@TylerEther thanks for the thoughtful reply. If I can try and summarize your points, I’d boil them down to these questions:
- Is the proposed burn rate sustainable and does Wallfacer’s existing work justify the current budget?
- TrueFi has lost much of its traction and in the current regulatory environment, aiming for aggressive growth is not wise.
- The proposal ignores the most pressing issue at TrueFi: lack of cash flow. This lack of cash flow is not due to a lack of decentralization, market makers, or analytics dashboards, but rather a lack of loans.
These are fair points and questions, and I’ll try to address them.
First, you point out a key thing – there is no silver bullet for finding traction.
But what’s the solution? If we stop building, we become irrelevant. We say TrueFi should adapt and iterate.
Even though the regulatory environment is tough, the “narrative” and broader market attention towards “on-chain” credit has never been stronger. There have been lots of industry reports covering credit/RWA protocols in recent months and more hype on twitter than I’ve seen before.
To us at Wallfacer, it’s clear that no protocol has “won” DeFi credit yet and even though TrueFi has been in a period of stagnation, we are very much still in the race.
Which competitors exactly? Today within credit/RWA, no one has “grown their cash flows”.
- Maple is in a similar position to TrueFi, w/ similar loans out. Their core market (and ours) of lending to MMs has evaporated.
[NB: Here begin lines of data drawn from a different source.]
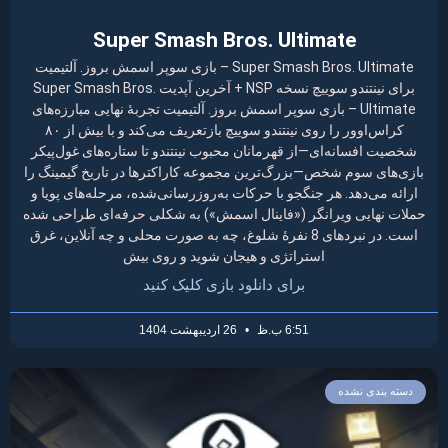
Super Smash Bros. Ultimate
Super Smash Bros. Ultimate – بازی سوپر اسمش بروز. آلتیمیت
برای نینتندو سوییچ نسخه NSP + آخرین آپدیت Super Smash Bros.
Ultimate – بازی سوپر اسمش بروز. آلتیمیت تجربهٔ نهایی مبارزه‌های
کراس‌اوور را روی نینتندو سوییچ بازتعریف می‌کند و با بیش از ۸۰
شخصیت افسانه‌ای—از قهرمانان محبوب نینتندو تا ستاره‌های غول‌پیکر
بازی‌های سوم شخص—بزرگ‌ترین مجموعه کاراکترها در تاریخ گیمینگ را
ارائه می‌دهد. هر جنگجو با حرکات به‌روزرسانی‌شده، مرحله‌های پویا و
حملات نهایی ویرانگر («فاینال اسمش») به شکلی حرفه‌ای طراحی شده
است. در نبردهای 8 نفرهٔ شلوغ، چه به صورت محلی و چه آنلاین، غرق
استراتژی و هیجان شوید و روی بیش
برای دانلود بازی کلیک کنید
6:51 ب.ظ
26 اردیبهشت 1404
دسته بندی نشده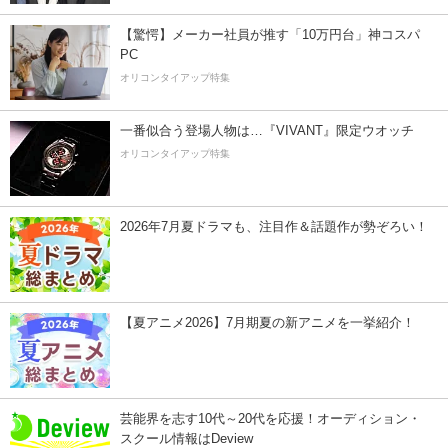
【驚愕】メーカー社員が推す「10万円台」神コスパ
PC
オリコンタイアップ特集
一番似合う登場人物は…『VIVANT』限定ウオッチ
オリコンタイアップ特集
2026年7月夏ドラマも、注目作＆話題作が勢ぞろい！
【夏アニメ2026】7月期夏の新アニメを一挙紹介！
芸能界を志す10代～20代を応援！オーディション・
スクール情報はDeview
The same goes for Clearpool, Atlendis, and Ribbon Lend.
- Centrifuge only recently began to charge fees (more detail covering this in our post here) and even then, fees won’t apply to their existing pools (so, still no cash flow).
- Goldfinch TVL growth stalled and it’s on the cusp of running out of token incentives
- Credix has good growth, but also no token and no governance.
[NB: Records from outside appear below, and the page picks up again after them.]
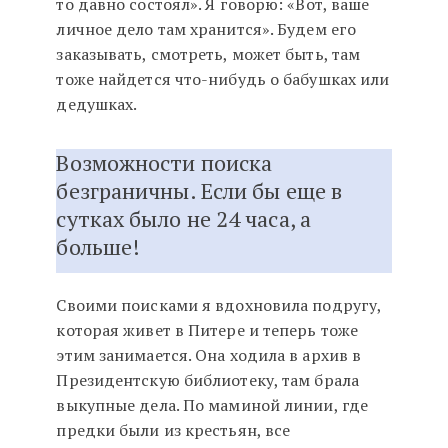
то давно состоял». Я говорю: «Вот, ваше
личное дело там хранится». Будем его
заказывать, смотреть, может быть, там
тоже найдется что-нибудь о бабушках или
дедушках.
Возможности поиска
безграничны. Если бы еще в
сутках было не 24 часа, а
больше!
Своими поисками я вдохновила подругу,
которая живет в Питере и теперь тоже
этим занимается. Она ходила в архив в
Президентскую библиотеку, там брала
выкупные дела. По маминой линии, где
предки были из крестьян, все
- Ondo is doing well, but as far as I can tell, all revenues go back to Ondo Company (not the protocol).
There isn’t a clear winner here. TrueFi has a chance and this is why we want to push. We want to do more than we’ve been capable of as just 5 contributors, and I’ll outline our strategy at Wallfacer below…
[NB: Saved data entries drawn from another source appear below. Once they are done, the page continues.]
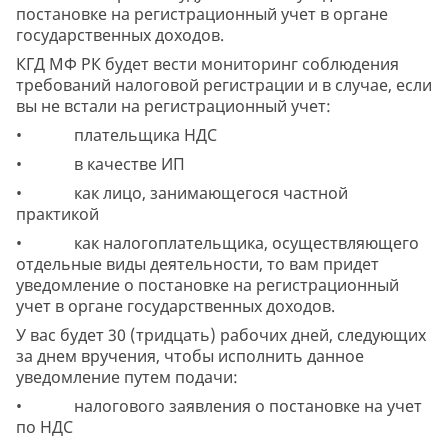
постановке на регистрационный учет в органе
государственных доходов.
КГД МФ РК будет вести мониторинг соблюдения
требований налоговой регистрации и в случае, если
вы не встали на регистрационный учет:
• плательщика НДС
• в качестве ИП
• как лицо, занимающегося частной
практикой
• как налогоплательщика, осуществляющего
отдельные виды деятельности, то вам придет
уведомление о постановке на регистрационный
учет в органе государственных доходов.
У вас будет 30 (тридцать) рабочих дней, следующих
за днем вручения, чтобы исполнить данное
уведомление путем подачи:
• налогового заявления о постановке на учет
по НДС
I think we could have done a better job making this clear in our initial post, but our objective for 2023 is to land a small number of “killer” use cases that define TrueFi as a leader in the space.
The honest answer is that today, WE DON’T KNOW WHAT THESE WILL BE. Thus, we’re going to try a bunch of different things through the end of the year. Sure, It’s not obvious that “cross-chain expansion” will be the thing that makes TrueFi win. But, most all managers we talk to today want or require KYC’d lenders, and maybe expanding to Base will actually unlock Coinbase’s KYC’d users? Maybe Avalanche’s subnets will. We don’t know, but we’re going to keep exploring until we feel confident in something.
We’re talking with lenders / managers / borrowers across crypto and RWA today, and learning → building → iterating fast to find what gets traction. Asset vaults are an example of this, and we’ve taken them from idea to a beta on testnet in just a few weeks.